Il n'a pas été retenu un état de dépendance économique de la société LLTI qui ne peut donc invoquer ce moyen pour justifier des conditions dans lesquelles elle aurait été amenée à signer le contrat et l'avenant.

Tant les modalités de conclusion du contrat dans le cadre d'un appel d'offre que la réévaluation des barèmes exposée dans l'avenant ne révèlent aucun déséquilibre dans les droits et obligations des parties.

La société LLTI reproche à la société DCNS d'avoir modifié ses exigences sur le plan du contrôle de la qualité en appliquant au cours de l'année 2013 une nouvelle technique de contrôle dite TOFD ; la société DCNS réplique qu'aux termes du contrat, il lui revient de définir les modalités du contrôle de qualité des prestations.

L'article 6.4 du cahier des charges annexé au contrat-cadre énonce :

" Pour chaque commande, le Prestataire est tenu d'effectuer les contrôles techniques, conformément à la spécification des travaux, assurant la qualité des travaux réalisés. Les modalités d'exécution des contrôles sont définies par des gammes de contrôle rédigées par DCNS (moyens, méthodes et critères d'acceptation). Les contrôles non destructifs des soudures sont réalisés par DCNS... ".

Aux termes du contrat, la société DCNS définit les méthodes de contrôle des soudures et effectue les contrôles non destructifs des soudures. La société DCNS est donc fondée sur ces bases à mettre en œuvre les modalités de contrôle de qualité des prestations et à améliorer celles-ci en fonction des technologies existantes ; la société LLTI est responsable contractuellement du contrôle visuel des soudures et prend à sa charge les réparations dès lors qu'il est établi par les parties qu'elles sont imputables à la prestation et consécutives aux défauts constatés dans les contrôles réalisés par la société DCNS et leurs conséquences.
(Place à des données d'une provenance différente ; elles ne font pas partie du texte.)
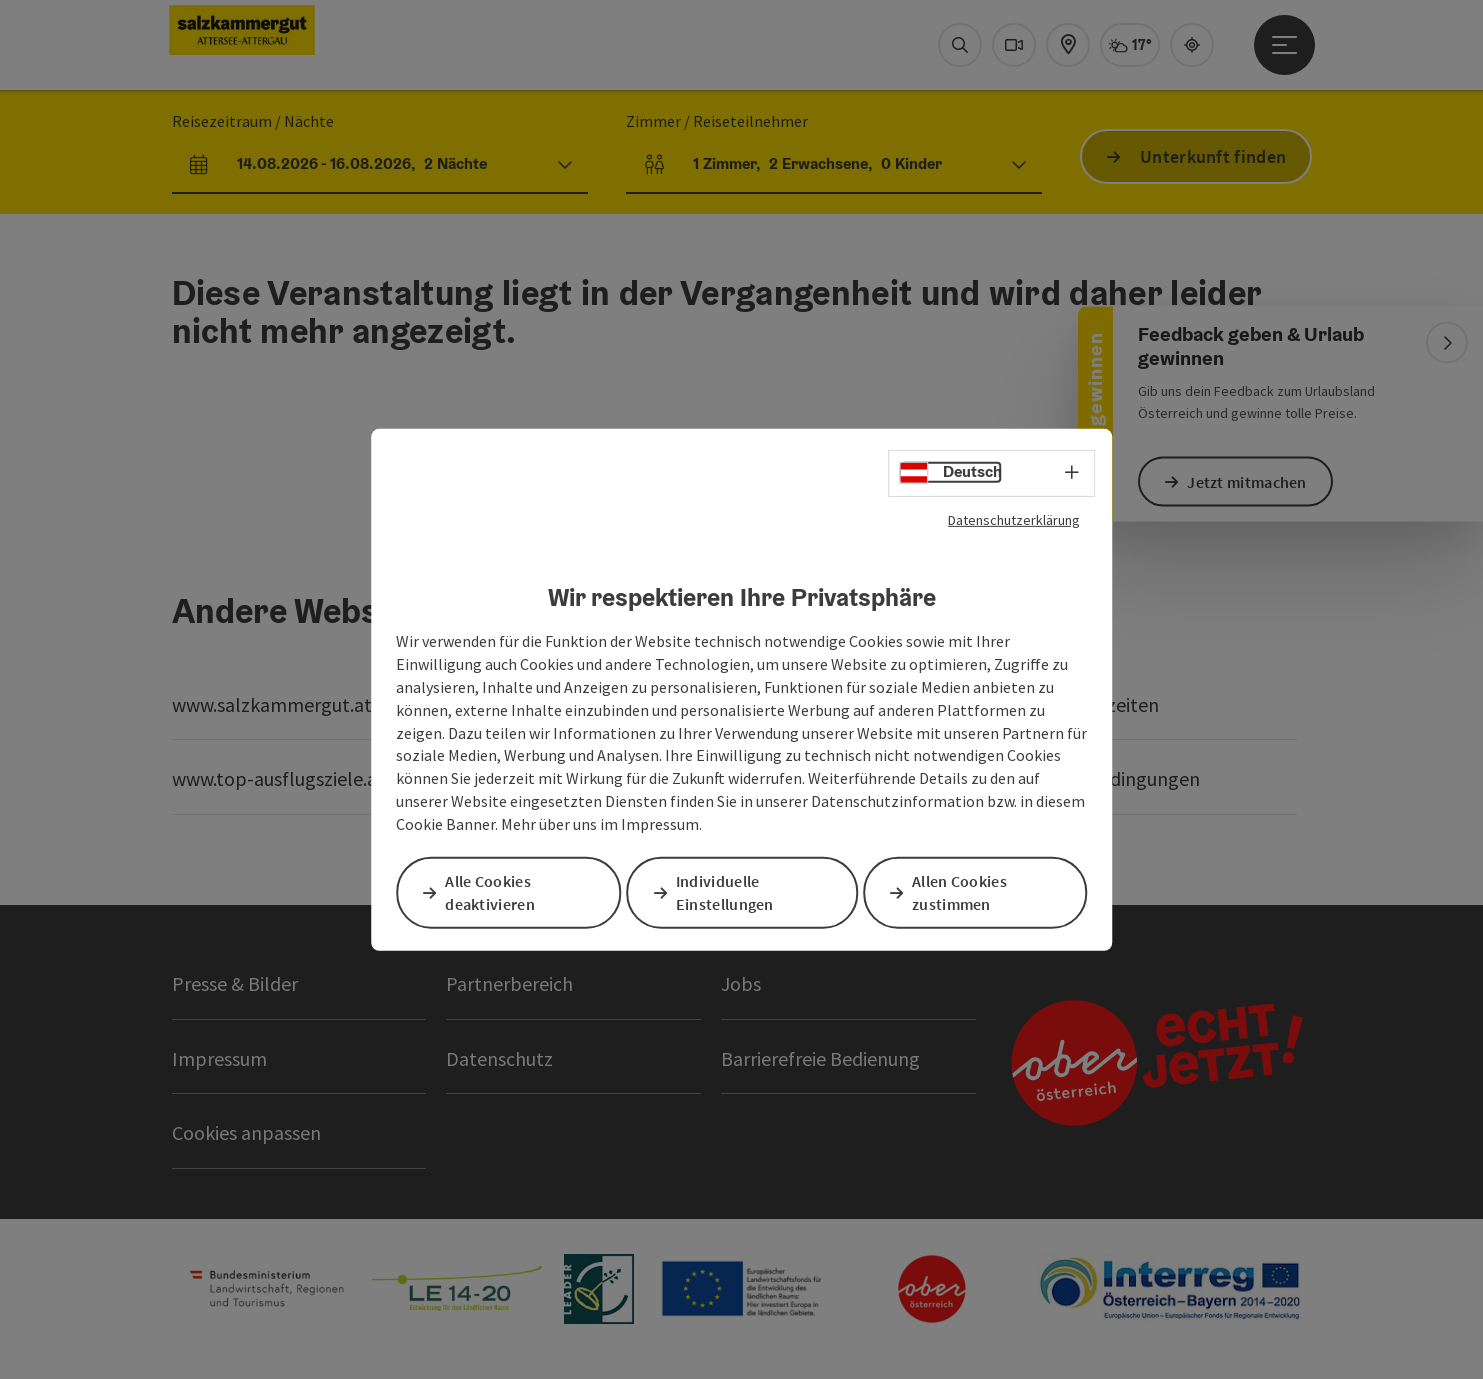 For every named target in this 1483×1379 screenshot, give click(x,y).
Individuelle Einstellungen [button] (729, 892)
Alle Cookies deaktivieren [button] (494, 892)
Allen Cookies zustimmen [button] (963, 892)
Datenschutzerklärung (1014, 520) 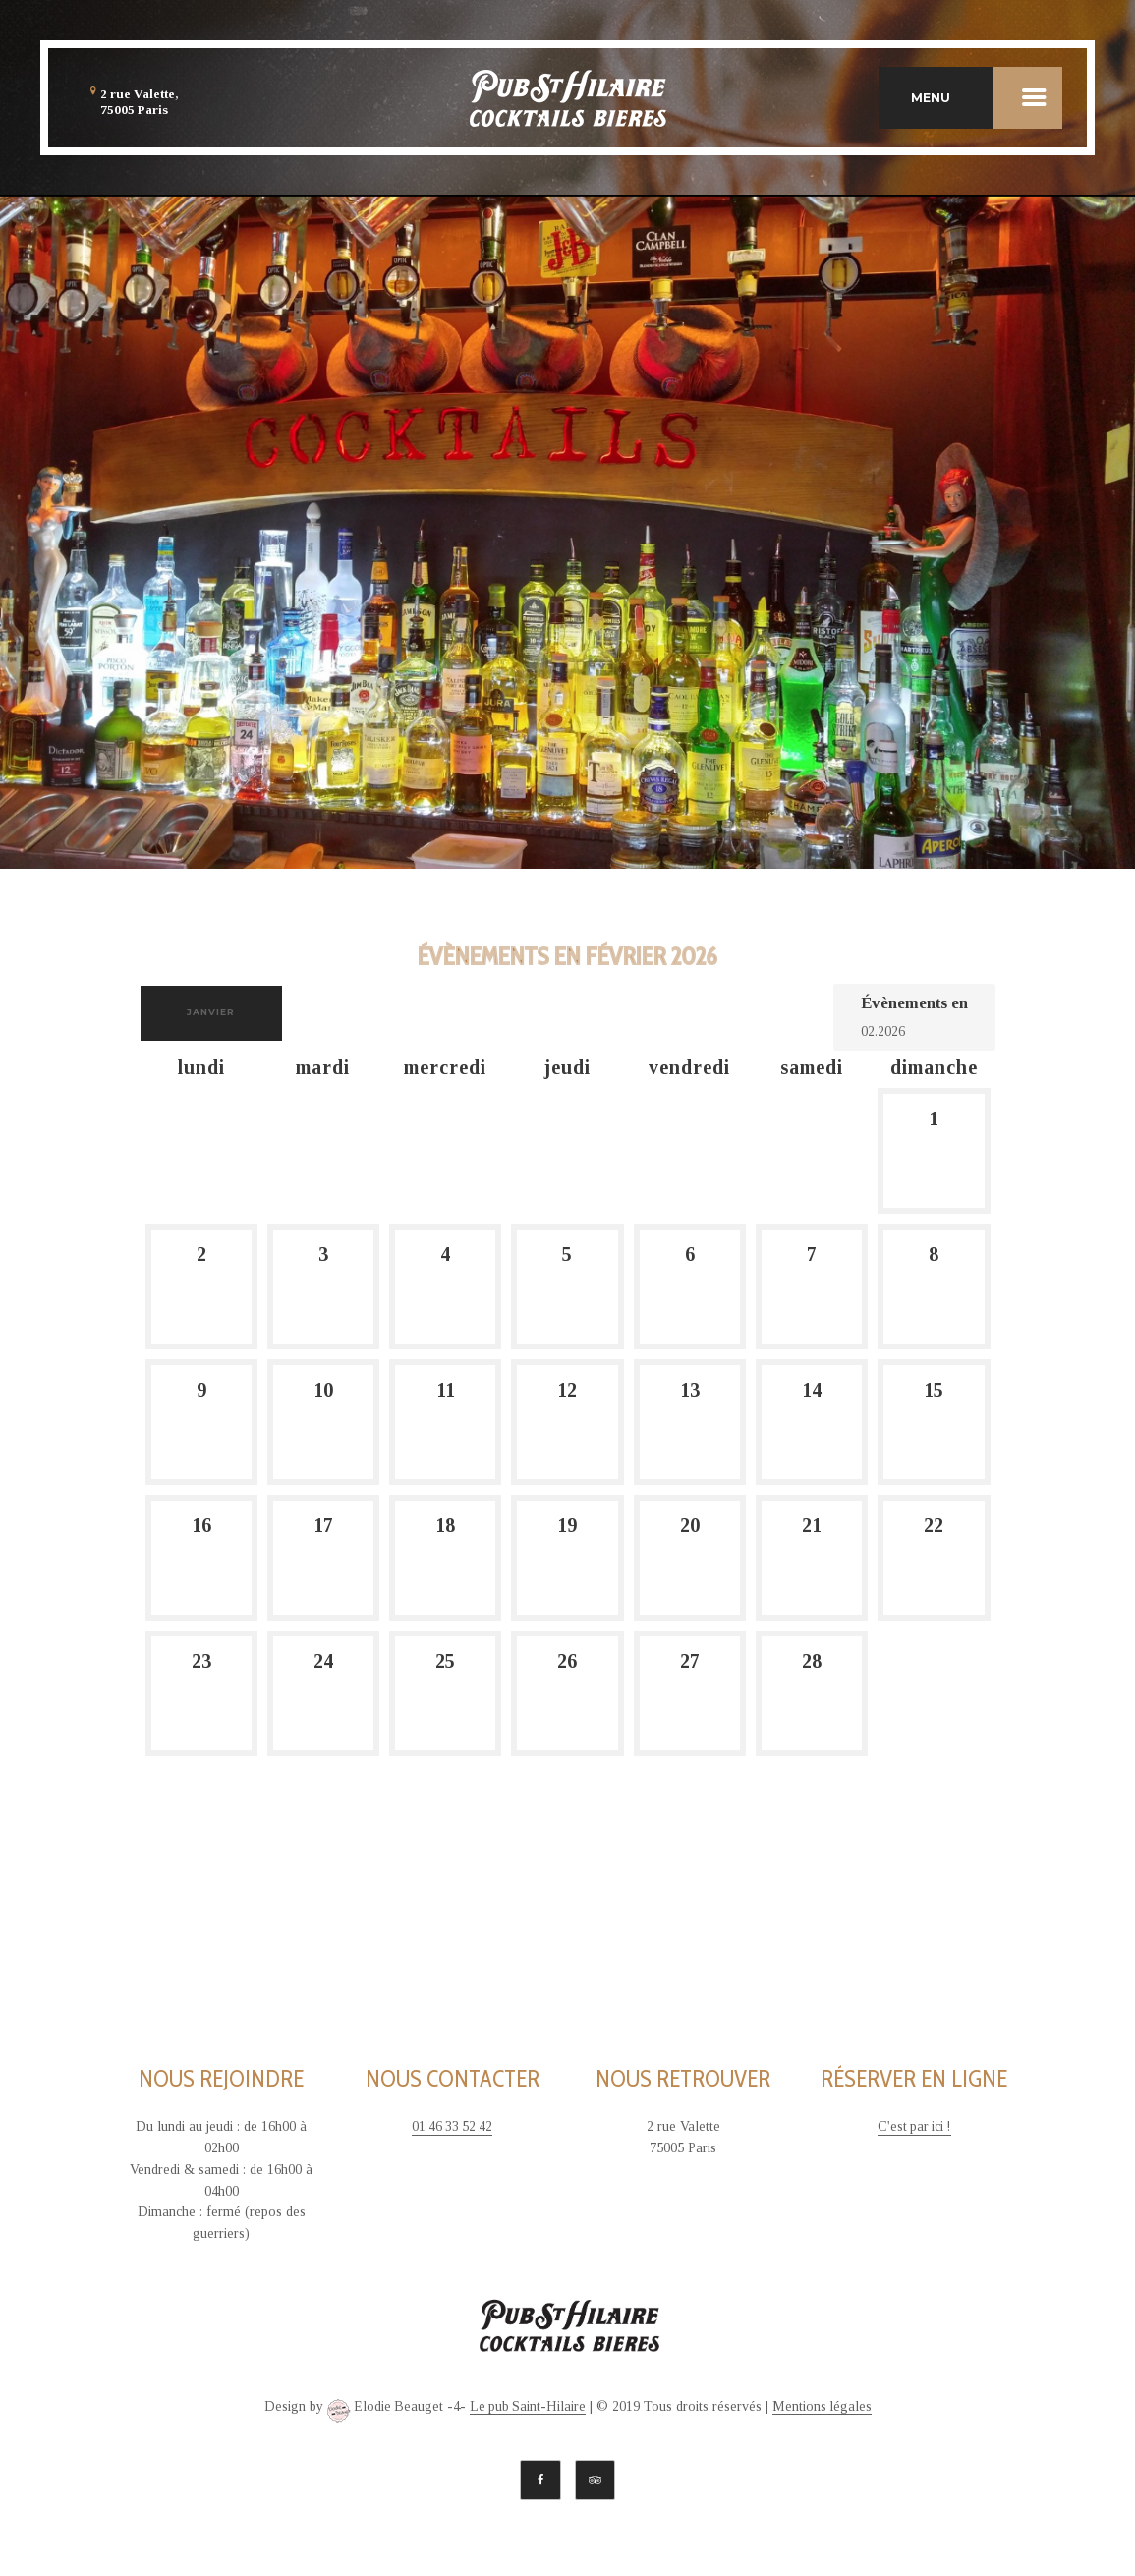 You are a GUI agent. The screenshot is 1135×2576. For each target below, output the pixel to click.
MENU (986, 98)
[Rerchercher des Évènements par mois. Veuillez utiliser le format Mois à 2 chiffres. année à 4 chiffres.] (910, 1030)
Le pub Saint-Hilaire (528, 2405)
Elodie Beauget (383, 2410)
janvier (212, 1011)
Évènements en (914, 1003)
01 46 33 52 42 (452, 2126)
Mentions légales (823, 2405)
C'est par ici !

Aux termes de l'avenant n° 5, la société LLTI a été amenée à indemniser la société DCNS du fait de la mauvaise exécution des prestations ; si les modalités de contrôle relèvent de la société DCNS, les résultats sont soumis au prestataire qui peut les discuter et prend en charge les réparations après accord des parties.

La société DCNS, en tant que client, est fondée à mettre en place des contrôles de qualité, que la société LLTI a acceptés contractuellement et dont elle ne peut contester les modalités de mise en œuvre mais les résultats ce qui limite en définitive le caractère unilatéral de la méthode dénoncée par le prestataire.

Ces dispositions ne caractérisent pas un déséquilibre dans les droits et obligations des parties.

La société LLTI sera déboutée de ses demandes d'indemnisation de ce chef.

La société LLTI étant déclarée partiellement fondée en ses demandes, celle de la société DCNS, au titre de la procédure abusive ne peut prospérer et sera rejetée.

La société DCNS sera condamnée à payer à la société LLTI la somme de 10 000 euro au titre de l'article 700 du Code de procédure civile. L'intimée sera déboutée de sa demande de ce chef.

Par ces motifs, Infirme le jugement en ce qu'il a débouté la société Leroux & Lotz Timolor de sa demande d'indemnisation au titre de la rupture brutale des relations commerciales, sur les frais irrépétibles et les dépens, Confirme le jugement sur le surplus, Statuant à nouveau et y ajoutant, Condamne la société DCNS à payer à la société Leroux & Lotz Timolor la somme de 196 416 euro en réparation du préjudice lié à la rupture brutale des relations commerciales, Condamne la société DCNS à payer à la société Leroux & Lotz Timolor la somme de 10 000 euro au titre de l'article 700 du Code de procédure civile, Rejette le surplus des demandes, Condamne la société DCNS aux dépens de première instance et d'appel.